Across the listing below, how many lines include the string "Infield"? Reply with the number alone.
DATA EXTRACTS: Begin
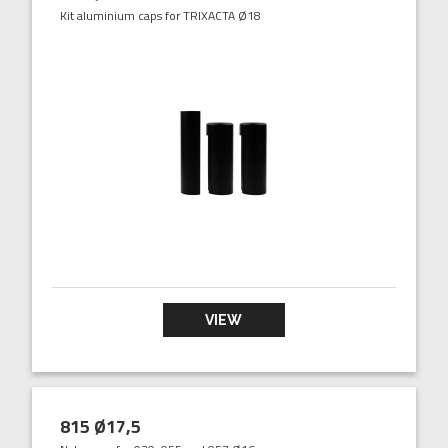
Kit aluminium caps for TRIXACTA Ø18
VIEW
815 Ø17,5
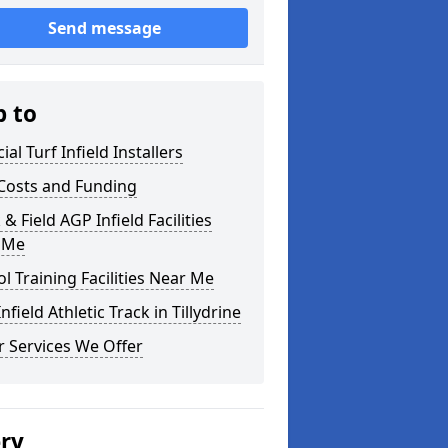
Send message
p to
cial Turf Infield Installers
Costs and Funding
 & Field AGP Infield Facilities
 Me
l Training Facilities Near Me
nfield Athletic Track in Tillydrine
 Services We Offer
ery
DATA EXTRACTS: End
**TASK SOLUTION**
2